The P2F conversions are estimated to take place in the spring of 2022 and the aircraft will become part of Icelandair Cargo’s fleet in September 2022. Until then, the aircraft will be operated within Icelandair Group’s passenger network and leasing operations.
Michael T. Steen, president, and chief executive officer of Titan Aviation Holdings, says: “We are delighted to welcome Icelandair as a strategic customer and to support their long-term expansion plans.
“The 767-300ER is a very attractive medium-sized freighter and we are excited to manage these two aircraft on behalf of the joint venture. We currently own 21 767-300ER freighters, which provide us with extensive experience in this aircraft type.”
With the addition of these two B767s, Titan Aircraft Investments’ portfolio has grown to three aircraft, which also includes a B777-200 freighter.

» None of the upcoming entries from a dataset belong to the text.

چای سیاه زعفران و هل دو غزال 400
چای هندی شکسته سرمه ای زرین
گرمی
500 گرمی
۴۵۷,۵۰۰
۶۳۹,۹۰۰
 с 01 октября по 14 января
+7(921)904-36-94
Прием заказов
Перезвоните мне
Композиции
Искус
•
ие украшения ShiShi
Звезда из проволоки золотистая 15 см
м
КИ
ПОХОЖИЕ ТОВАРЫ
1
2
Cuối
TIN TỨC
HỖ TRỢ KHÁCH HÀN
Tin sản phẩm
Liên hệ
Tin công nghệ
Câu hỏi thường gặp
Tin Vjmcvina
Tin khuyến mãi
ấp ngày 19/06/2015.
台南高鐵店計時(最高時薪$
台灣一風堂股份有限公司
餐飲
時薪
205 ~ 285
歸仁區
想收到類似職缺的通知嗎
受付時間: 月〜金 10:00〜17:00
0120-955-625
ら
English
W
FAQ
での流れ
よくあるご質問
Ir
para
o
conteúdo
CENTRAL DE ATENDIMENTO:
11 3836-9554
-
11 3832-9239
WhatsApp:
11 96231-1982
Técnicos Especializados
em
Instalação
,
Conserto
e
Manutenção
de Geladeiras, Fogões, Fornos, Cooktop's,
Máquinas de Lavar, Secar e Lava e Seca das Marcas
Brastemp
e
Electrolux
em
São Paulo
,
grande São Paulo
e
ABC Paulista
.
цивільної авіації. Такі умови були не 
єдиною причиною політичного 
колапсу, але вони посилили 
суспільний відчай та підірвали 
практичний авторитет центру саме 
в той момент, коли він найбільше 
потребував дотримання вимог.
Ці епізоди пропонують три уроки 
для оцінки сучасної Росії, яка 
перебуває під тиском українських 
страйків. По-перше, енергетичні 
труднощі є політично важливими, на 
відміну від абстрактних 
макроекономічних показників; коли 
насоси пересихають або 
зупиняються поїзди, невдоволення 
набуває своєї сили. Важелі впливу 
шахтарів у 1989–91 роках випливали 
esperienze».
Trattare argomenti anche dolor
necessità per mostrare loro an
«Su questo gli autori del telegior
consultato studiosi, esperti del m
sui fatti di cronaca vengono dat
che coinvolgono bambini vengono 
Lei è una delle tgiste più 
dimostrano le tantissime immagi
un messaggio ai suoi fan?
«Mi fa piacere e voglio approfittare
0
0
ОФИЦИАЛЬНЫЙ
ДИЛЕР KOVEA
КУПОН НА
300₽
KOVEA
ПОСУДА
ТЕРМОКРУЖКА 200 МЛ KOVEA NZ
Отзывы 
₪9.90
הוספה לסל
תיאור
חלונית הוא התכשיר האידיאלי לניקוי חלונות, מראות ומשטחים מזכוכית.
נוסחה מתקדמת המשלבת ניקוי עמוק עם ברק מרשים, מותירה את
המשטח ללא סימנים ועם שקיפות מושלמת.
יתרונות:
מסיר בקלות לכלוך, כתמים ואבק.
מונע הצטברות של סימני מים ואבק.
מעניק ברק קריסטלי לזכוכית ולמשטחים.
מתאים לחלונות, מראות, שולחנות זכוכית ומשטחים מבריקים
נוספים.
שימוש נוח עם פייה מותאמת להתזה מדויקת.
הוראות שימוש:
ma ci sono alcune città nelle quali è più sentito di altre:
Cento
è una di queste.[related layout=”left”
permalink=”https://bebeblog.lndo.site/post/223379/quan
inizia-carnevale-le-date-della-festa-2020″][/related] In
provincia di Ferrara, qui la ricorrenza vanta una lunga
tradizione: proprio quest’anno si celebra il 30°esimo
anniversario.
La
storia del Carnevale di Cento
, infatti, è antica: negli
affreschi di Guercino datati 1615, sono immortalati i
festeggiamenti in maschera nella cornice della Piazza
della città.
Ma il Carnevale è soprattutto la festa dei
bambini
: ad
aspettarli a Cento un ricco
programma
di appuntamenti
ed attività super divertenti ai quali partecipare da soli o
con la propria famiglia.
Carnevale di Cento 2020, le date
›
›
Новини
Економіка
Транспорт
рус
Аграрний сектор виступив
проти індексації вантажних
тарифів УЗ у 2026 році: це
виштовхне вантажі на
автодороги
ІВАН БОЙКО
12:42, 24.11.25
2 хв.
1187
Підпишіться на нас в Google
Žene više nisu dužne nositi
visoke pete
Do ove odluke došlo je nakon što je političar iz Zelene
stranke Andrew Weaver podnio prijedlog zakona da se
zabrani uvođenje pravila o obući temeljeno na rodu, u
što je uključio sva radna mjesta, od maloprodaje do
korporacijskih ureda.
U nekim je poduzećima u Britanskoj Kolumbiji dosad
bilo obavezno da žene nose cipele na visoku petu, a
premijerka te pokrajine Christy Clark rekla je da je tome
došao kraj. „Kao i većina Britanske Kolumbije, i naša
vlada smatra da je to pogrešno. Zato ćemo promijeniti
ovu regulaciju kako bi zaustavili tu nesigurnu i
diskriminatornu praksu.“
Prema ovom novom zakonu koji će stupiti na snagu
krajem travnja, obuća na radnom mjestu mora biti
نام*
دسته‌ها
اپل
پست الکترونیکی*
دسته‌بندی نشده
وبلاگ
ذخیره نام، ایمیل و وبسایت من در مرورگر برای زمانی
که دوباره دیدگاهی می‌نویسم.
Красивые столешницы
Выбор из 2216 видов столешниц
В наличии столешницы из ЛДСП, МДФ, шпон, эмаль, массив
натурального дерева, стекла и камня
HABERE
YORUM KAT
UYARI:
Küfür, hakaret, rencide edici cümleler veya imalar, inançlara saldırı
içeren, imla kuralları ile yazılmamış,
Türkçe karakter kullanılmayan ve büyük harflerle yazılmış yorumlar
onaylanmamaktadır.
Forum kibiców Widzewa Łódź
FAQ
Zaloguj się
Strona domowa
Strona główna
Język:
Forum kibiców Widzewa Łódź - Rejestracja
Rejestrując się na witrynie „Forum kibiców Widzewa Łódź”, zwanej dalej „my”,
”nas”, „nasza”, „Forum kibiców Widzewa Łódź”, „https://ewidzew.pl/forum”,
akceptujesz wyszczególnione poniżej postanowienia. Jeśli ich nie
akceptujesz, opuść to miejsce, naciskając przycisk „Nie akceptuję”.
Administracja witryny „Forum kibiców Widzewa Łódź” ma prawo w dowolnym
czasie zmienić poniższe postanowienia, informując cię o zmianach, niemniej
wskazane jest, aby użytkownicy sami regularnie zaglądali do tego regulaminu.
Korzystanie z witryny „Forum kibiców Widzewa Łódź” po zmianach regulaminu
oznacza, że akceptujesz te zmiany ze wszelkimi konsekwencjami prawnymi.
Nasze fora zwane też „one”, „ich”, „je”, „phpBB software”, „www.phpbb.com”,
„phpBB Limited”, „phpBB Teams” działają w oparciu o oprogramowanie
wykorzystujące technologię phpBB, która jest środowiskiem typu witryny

Titan Aircraft Investments’ aircraft portfolio is managed by Titan Aviation Holdings.
Titan Aviation Holdings’ freighter portfolio includes B777, B767, and B737 freighter aircraft with customers including Aerologic, Amazon, China Postal, DHL Express, and FedEx, among others.
“We are very pleased to partner with Titan Aircraft Investments and Atlas Air to further strengthen our cargo business,” comments Bogi Nils Bogason, president and CEO of Icelandair Group. “With continued positive outlook for cargo operations post COVID, I am confident that the 767-300ER freighters will allow us to maximise new opportunities in our markets.
The aircraft will replace Icelandair’s current two B757-200 freighters that it expects to take out of operation in 2023 and 2024.
Bogason says the new freighters will carry around 50 per cent more freight than its current two B757-200 freighters and “fit very well into our current fleet and network”.
“Our aim is to increase the capacity in our markets, as well as strengthen Iceland as a hub for cargo, in a similar way as our passenger hub that provides attractive connections between continents.”
Icelandair Group will continue to focus its cargo operations on utilising belly capacity within its passenger network, as well as its own cargo aircraft fleet, Bogason adds.